The active-zone protein Munc13 controls the use-dependence of presynaptic voltage-gated calcium channels

Thank you for submitting your work entitled “The active-zone protein Munc13 controls the use-dependence of presynaptic voltage-gated calcium channels” for peer review at eLife. Your submission has been favorably evaluated by a Senior editor and three reviewers, one of whom is a member of our Board of Reviewing Editors. The following individuals responsible for the peer review of your submission have agreed to reveal their identity: Graeme Davis (Reviewing editor) and Josh Kaplan (peer reviewer). A further reviewer remains anonymous.

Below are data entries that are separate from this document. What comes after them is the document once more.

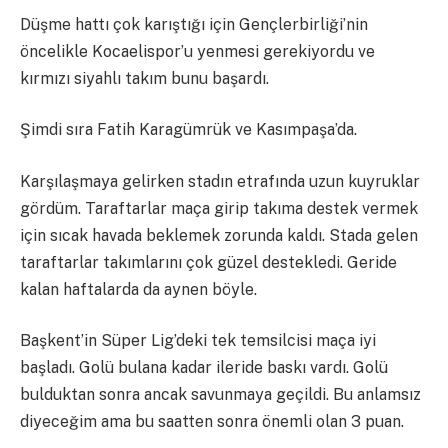
Düşme hattı çok karıştığı için Gençlerbirliği’nin
öncelikle Kocaelispor’u yenmesi gerekiyordu ve
kırmızı siyahlı takım bunu başardı.
Şimdi sıra Fatih Karagümrük ve Kasımpaşa’da.
Karşılaşmaya gelirken stadın etrafında uzun kuyruklar
gördüm. Taraftarlar maça girip takıma destek vermek
için sıcak havada beklemek zorunda kaldı. Stada gelen
taraftarlar takımlarını çok güzel destekledi. Geride
kalan haftalarda da aynen böyle.
Başkent’in Süper Lig’deki tek temsilcisi maça iyi
başladı. Golü bulana kadar ileride baskı vardı. Golü
bulduktan sonra ancak savunmaya geçildi. Bu anlamsız
diyeceğim ama bu saatten sonra önemli olan 3 puan.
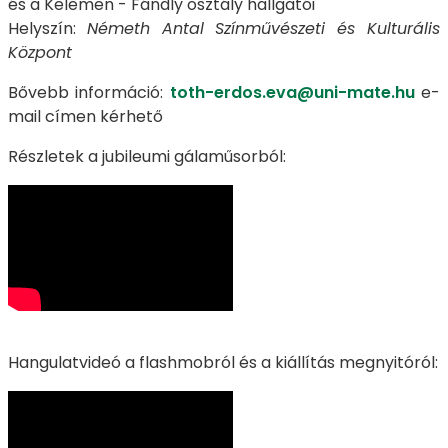
és a Kelemen - Fándly osztály hallgatói
Helyszín:
Németh Antal Színművészeti és Kulturális
Központ
Bővebb információ:
toth-erdos.eva@uni-mate.hu
e-
mail címen kérhető
Részletek a jubileumi gálaműsorból:
Hangulatvideó a flashmobról és a kiállítás megnyitóról:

The reviewers have discussed the reviews with one another and the Reviewing editor has drafted this decision to help you prepare a revised submission. The authors provide compelling evidence that Munc13 can bind directly to Ca_V2 (N-type) calcium channels and that this interaction alters the calcium channel function, and likely Ca_V2 gating. For several reasons, these results are both very interesting and highly significant. Munc13 proteins have been widely studied for their role in promoting SNARE mediated fusion of synaptic vesicles (SVs). This study shows that Munc13 likely also plays a direct role in shaping the calcium transient that drives these SV fusions. Since it plays a role in both SV fusion and in shaping the calcium transient, Munc13 proteins are excellent candidates for physically coupling SV fusion to calcium entry. Finally, as the authors indicate, a large number of active zone proteins interact with Ca_V2 channels. Thus, the Munc13 results presented here may represent a general principle by which these Ca_V2 binding proteins alter the calcium transient and synaptic transmission. The work should be of broad interest and, in this respect, is appropriate for publication in eLife. However, there are a number of concerns discussed by the reviewers that should be addressed:

1) Although a recording is shown, which documents lack of spike failure at 37°C it is not clear whether the n=7 cases reported really guarantee that spike failure does not happen at the recording locations used for the 2ms data point of Figure 4G. This worry is strengthened by the fact, that the large difference observed in the 2 msec data point dwindles to a statistically non-significant difference in the neighboring data point (Figure 4G) with a 3 msec ISI. It may well be that the authors have other circumstantial evidence that spike failure is not a problem. These are remarkable data and, as such, deserve extra scrutiny. It is the authors’ responsibility to supply as much evidence as possible to convince the reader of this essential conclusion.

2) The KR/AA mutated Munc13-1 fails to rescue the Munc13 knockdown for single AP calcium entry, recovery of calcium entry following bursts, and inhibition of calcium entry during 2 ms ISI protocols. This is the central argument that these changes in Ca_V2 function are caused by changes in Munc13-1 binding to the synprint site. An important control for these experiments is that the KR/AA mutant retains other Munc13 functions. To address this point, the authors show that KR/AA mutated Munc13-1 reconstitutes single AP evoked SV fusions (using vGluT/phluorin). This figure should also show that the single AP vGluT/pH signal is effectively blocked in the non-rescued Munc13 KD cells. The prior paper (Rangaraju, 2014) cited for this control did not analyze single AP responses in the KD cells.

3) Is the AP wave form during 2 ms ISI stimulation altered in Munc13 KD cells? The current manuscript shows that AP wave form is not altered in WT cells during 2 ms ISI stimulation but does not control for wave form changes in the KD cells.

4) What are the height and kinetics of the second action potential measured by Arch? With this information, what is the relationship between action potential waveform and both calcium influx and presynaptic release? This information will help to understand what is happening during the second action potential when calium influx and release occurs in the Munc13 KD.

5) Quantification of calcium channel antibody staining lacks methodology and sample sizes. It would be appropriate to present the data as frequency distributions, plotting both intensity and size of the measured spots.

6) The authors state that the effects of Munc13 on calcium entry on short time scales (ms-seconds) rules out effects on Ca_V2 trafficking. Is this a safe assumption? Is it possible that lateral diffusion in the membrane could participate? This should be discussed.